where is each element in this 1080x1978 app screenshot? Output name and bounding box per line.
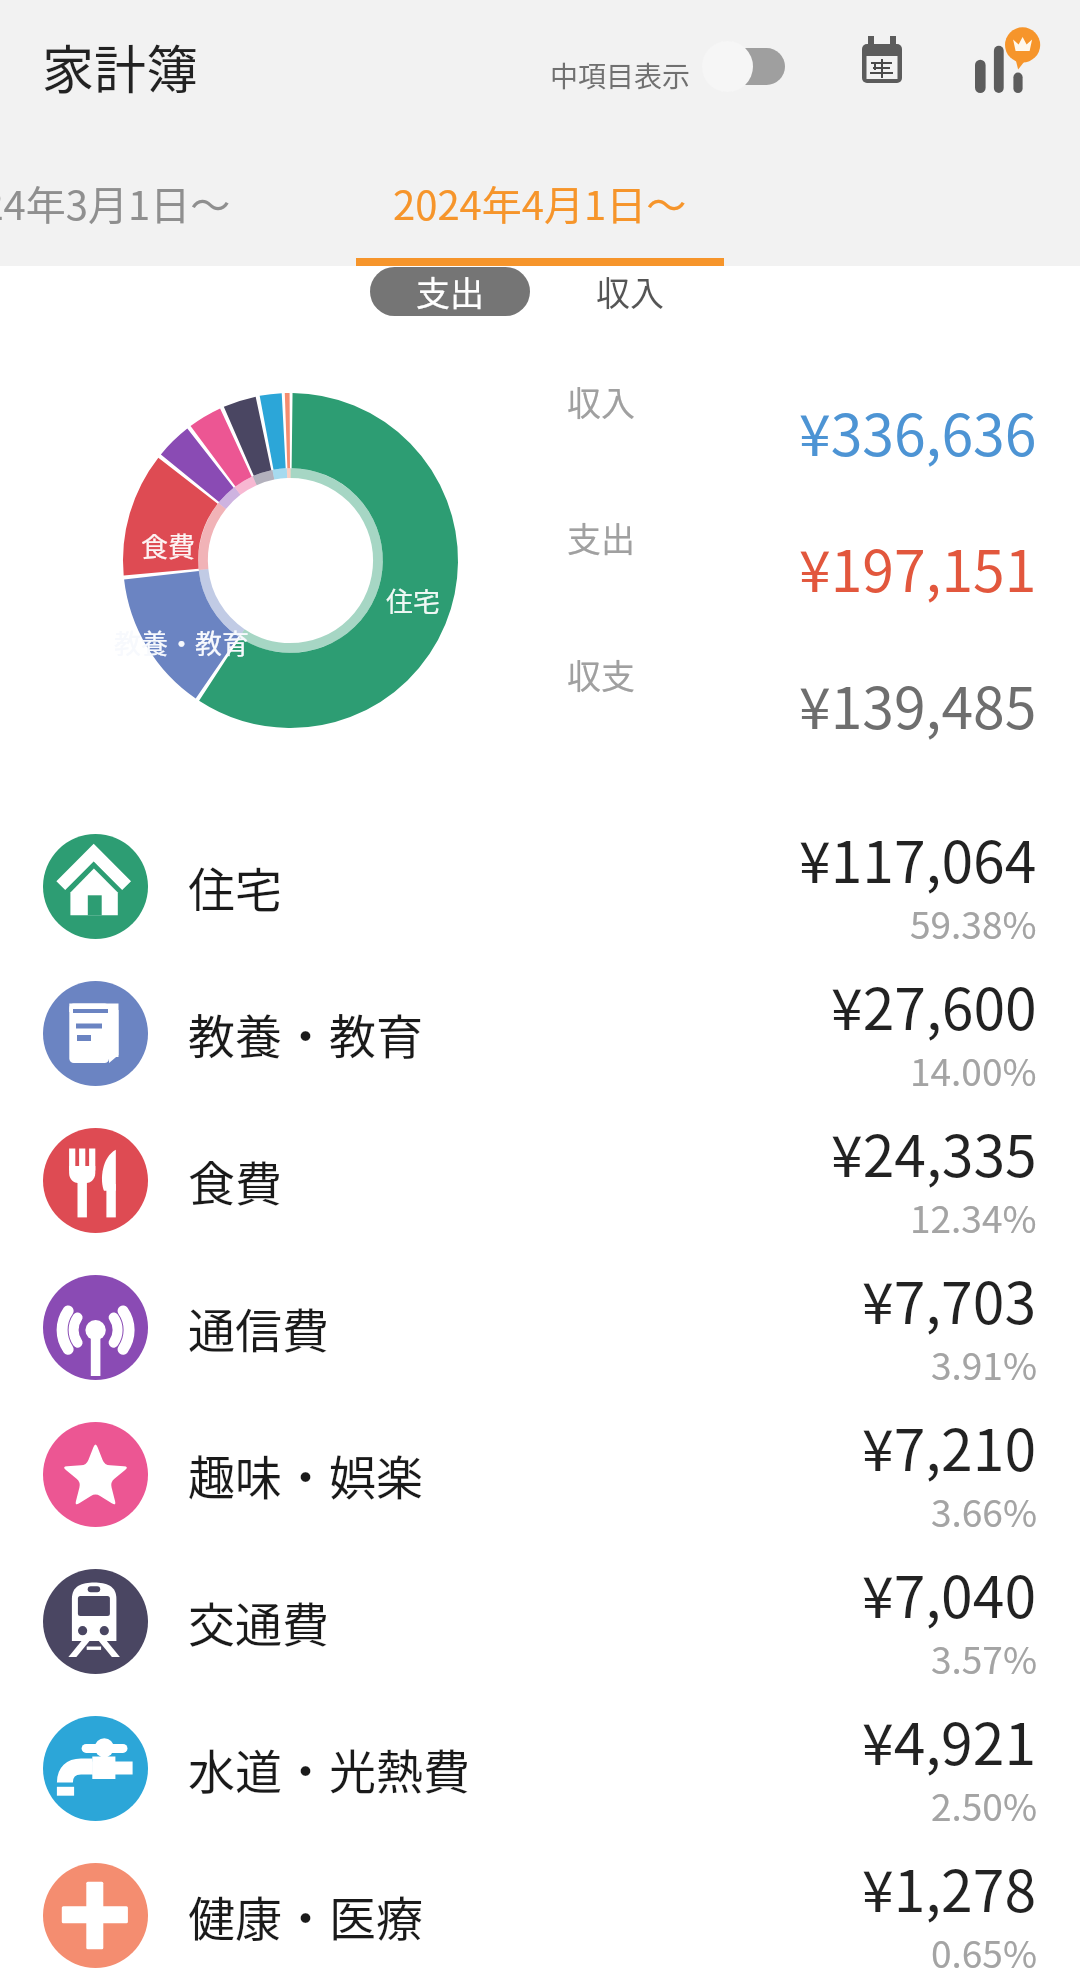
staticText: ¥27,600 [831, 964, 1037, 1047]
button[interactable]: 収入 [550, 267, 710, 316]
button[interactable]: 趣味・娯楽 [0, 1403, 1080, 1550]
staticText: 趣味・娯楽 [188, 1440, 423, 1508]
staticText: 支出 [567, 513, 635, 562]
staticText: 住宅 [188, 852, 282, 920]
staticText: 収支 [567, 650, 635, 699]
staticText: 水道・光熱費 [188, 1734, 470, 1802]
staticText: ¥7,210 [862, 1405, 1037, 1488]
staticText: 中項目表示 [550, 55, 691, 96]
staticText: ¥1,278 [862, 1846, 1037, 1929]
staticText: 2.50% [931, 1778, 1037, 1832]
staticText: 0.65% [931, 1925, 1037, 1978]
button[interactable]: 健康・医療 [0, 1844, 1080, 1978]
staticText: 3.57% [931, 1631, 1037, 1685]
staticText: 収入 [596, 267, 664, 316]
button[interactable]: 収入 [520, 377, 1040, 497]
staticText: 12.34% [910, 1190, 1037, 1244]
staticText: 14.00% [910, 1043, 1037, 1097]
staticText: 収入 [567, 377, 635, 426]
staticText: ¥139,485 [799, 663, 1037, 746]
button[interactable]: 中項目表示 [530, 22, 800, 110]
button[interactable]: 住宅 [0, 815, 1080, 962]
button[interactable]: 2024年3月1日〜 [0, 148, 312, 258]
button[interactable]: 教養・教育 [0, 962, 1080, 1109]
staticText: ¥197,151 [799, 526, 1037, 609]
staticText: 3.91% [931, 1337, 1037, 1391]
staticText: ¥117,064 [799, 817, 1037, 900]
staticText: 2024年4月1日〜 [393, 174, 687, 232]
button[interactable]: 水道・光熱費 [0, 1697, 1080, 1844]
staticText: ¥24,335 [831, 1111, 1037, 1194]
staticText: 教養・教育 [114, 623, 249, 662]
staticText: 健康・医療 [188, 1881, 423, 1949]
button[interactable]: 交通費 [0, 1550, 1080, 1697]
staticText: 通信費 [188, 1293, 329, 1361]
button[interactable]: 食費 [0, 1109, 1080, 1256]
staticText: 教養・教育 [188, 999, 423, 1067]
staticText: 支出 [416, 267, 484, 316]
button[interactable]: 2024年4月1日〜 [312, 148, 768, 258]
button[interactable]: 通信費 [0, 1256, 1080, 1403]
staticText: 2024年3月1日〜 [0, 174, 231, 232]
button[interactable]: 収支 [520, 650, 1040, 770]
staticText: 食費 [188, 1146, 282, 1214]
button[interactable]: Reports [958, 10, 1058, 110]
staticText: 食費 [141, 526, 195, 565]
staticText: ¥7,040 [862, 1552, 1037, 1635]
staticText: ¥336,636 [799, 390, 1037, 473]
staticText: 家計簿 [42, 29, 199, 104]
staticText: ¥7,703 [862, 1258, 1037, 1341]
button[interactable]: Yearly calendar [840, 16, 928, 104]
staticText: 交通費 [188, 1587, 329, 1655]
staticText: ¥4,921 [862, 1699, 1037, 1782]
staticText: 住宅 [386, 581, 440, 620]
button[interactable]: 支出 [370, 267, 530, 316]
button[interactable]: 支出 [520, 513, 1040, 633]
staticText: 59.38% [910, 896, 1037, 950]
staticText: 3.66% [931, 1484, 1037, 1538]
^^^^^^^^
* AIM OF THE TASK
Gather every line from the entries above where the word "中項目表示" appears, and copy them.

* THE ANSWER
staticText: 中項目表示 [550, 55, 691, 96]
button[interactable]: 中項目表示 [530, 22, 800, 110]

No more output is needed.